Certaines personnes qui ont recours au Loricorps dans l’espoir d’abaisser leur poids ont souvent déjà eu deux gastroplasties auparavant, «avec les complications que ça implique», souligne-t-elle. Une patiente en a même eu quatre. Pourtant, rien n’a changé à long terme pour ces personnes.

Cela laisse supposer qu’on «n’a pas très bien dépisté l’origine de leur obésité», dit-elle. Ces personnes ont eu beau consulter des nutritionnistes, «si en arrière-plan elles ont un trouble d’accès hyperphagique, on pourra trouver toutes les interventions moléculaires ou nutritionnelles, ça ne pourra pas fonctionner», plaide-t-elle. «C’est un problème d’évaluation».

Le Loricorps offre donc aussi de la formation continue auprès des professionnels de la santé. La professeure Monthuy-Blanc est toujours surprise de constater qu’ils sont 75 %, dans la salle, «qui pensent toujours, en 2020, que les troubles du comportement alimentaire s’arrêtent à l’anorexie mentale et la boulimie alors que les troubles d’accès hyperphagiques sont les plus courants», insiste-t-elle. «Ils figurent depuis 2013 dans la Bible de la santé mentale», souligne-t-elle.

Sans cette connaissance, les professionnels de la santé ne pourront analyser les problèmes de surpoids d’une personne que sur le plan métabolique et leurs interventions ne seront que nutritionnelles ou pharmacologiques. Leurs patients auront peu de chances de s’en sortir une fois pour toutes.



«Le problème de l’obésité est vraiment là», analyse la directrice du Loricorps.

«Si j’étais provocatrice et que je devais écrire un article, j’écrirais que la meilleure intervention ou le meilleur médicament de l’obésité est l’alimentation intuitive.
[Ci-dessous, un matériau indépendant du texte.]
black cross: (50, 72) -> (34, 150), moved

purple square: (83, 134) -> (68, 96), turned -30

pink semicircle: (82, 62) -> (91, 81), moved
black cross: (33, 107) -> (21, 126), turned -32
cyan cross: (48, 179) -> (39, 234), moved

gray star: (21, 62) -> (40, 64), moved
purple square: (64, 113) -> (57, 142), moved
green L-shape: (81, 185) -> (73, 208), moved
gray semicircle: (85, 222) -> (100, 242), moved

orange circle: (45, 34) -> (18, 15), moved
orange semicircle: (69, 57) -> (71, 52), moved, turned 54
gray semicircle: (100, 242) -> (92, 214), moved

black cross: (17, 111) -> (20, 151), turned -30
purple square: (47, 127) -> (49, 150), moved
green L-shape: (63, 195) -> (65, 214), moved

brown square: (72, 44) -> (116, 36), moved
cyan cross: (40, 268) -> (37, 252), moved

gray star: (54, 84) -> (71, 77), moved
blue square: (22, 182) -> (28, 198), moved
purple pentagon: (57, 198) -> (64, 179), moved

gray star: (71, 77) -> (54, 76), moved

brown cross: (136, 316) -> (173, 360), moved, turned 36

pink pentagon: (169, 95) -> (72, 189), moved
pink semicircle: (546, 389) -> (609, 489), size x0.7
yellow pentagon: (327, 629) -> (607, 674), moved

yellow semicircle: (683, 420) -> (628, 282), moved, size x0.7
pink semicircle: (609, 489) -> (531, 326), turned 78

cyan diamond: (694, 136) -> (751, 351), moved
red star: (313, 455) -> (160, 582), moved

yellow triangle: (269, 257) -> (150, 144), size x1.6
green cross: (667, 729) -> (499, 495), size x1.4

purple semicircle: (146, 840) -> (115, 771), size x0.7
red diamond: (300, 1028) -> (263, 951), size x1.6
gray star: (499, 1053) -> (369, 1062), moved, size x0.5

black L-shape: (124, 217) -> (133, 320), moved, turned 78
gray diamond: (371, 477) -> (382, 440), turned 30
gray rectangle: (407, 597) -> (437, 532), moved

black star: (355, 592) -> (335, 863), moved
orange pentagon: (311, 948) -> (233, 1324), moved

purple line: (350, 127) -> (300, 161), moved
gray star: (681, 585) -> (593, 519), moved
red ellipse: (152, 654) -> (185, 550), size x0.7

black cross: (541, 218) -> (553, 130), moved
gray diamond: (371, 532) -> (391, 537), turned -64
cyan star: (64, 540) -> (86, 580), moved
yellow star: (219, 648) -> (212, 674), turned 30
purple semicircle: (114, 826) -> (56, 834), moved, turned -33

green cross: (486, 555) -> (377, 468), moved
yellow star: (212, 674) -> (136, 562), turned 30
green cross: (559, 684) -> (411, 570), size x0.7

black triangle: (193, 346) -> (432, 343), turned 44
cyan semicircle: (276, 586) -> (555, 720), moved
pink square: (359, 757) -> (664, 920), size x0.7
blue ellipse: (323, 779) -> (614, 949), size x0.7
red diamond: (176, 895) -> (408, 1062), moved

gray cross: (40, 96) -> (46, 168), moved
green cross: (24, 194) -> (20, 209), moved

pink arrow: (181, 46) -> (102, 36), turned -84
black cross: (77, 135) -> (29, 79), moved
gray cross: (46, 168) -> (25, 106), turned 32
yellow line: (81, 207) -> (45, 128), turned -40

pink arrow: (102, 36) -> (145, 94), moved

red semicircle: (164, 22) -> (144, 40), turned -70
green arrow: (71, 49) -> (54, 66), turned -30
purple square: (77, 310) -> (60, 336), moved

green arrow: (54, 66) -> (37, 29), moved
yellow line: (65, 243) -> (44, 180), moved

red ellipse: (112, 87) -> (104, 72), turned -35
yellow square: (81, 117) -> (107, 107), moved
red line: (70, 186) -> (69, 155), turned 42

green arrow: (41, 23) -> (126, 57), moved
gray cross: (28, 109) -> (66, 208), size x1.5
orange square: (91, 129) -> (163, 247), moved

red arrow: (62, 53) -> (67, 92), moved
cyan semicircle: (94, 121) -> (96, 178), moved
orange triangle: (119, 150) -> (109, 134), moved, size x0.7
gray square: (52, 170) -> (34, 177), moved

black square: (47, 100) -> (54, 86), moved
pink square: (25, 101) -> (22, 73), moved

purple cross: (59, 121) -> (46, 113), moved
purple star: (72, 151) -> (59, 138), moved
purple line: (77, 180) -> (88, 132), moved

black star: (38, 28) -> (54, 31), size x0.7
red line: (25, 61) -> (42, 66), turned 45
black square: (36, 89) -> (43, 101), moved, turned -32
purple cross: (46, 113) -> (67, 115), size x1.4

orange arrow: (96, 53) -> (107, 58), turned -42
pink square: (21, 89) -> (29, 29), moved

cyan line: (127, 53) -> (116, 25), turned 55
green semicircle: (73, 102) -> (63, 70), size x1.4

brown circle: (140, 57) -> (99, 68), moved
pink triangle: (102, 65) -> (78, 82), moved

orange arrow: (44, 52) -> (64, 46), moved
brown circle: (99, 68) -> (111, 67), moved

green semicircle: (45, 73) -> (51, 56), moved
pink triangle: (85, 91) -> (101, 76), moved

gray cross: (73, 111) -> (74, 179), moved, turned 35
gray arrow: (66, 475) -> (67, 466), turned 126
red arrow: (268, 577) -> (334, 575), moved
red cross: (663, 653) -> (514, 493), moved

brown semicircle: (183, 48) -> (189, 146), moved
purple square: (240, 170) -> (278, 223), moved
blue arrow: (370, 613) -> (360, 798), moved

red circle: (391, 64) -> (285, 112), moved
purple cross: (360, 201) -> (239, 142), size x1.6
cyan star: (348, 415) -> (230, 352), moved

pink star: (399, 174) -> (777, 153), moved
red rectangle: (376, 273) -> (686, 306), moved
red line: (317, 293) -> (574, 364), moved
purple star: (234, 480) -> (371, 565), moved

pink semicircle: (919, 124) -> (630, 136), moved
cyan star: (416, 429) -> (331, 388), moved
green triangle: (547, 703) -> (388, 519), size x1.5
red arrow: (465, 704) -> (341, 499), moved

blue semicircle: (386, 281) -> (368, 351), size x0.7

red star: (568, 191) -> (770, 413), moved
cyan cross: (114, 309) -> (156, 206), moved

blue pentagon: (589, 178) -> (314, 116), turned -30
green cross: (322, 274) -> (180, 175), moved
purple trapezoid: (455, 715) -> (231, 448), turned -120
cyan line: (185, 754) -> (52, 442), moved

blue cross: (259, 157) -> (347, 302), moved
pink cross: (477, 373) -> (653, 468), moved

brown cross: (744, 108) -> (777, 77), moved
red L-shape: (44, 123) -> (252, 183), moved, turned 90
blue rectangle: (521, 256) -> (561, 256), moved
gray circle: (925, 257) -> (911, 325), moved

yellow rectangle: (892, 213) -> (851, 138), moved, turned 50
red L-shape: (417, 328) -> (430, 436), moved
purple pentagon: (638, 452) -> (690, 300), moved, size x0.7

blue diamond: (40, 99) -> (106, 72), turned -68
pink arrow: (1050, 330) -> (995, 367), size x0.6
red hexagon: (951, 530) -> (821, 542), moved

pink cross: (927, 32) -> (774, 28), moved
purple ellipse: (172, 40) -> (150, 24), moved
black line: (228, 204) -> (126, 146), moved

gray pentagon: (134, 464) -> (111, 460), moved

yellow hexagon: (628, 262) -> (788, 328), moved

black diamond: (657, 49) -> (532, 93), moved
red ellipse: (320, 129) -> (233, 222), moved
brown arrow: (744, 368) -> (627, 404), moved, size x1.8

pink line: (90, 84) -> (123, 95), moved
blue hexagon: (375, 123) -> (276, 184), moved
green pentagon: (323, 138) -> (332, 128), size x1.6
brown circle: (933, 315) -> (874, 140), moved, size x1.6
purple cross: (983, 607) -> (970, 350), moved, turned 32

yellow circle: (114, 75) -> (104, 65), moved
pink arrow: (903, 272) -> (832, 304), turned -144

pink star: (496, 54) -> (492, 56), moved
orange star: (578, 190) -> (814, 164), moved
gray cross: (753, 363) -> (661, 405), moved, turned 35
Apprenons de la façon dont les enfants mangent», propose Johana Monthuy-Blanc.

Les études les plus récentes démontrent que l’alimentation la meilleure est celle qui est diversifiée et mieux encore, intuitive, explique-t-elle. «Le mangeur intuitif, c’est celui qui mange de façon diversifiée naturellement, mais sans jamais avoir de culpabilité», explique-t-elle. «Or, la culpabilité mène à l’obésité», précise la chercheuse.

Forcer un enfant à finir son assiette alors qu’il n’a plus faim vient complètement casser ce don intuitif dont les petits enfants font preuve avant même de savoir parler. La prévention de l’obésité doit donc commencer bien plut tôt qu’on le croyait.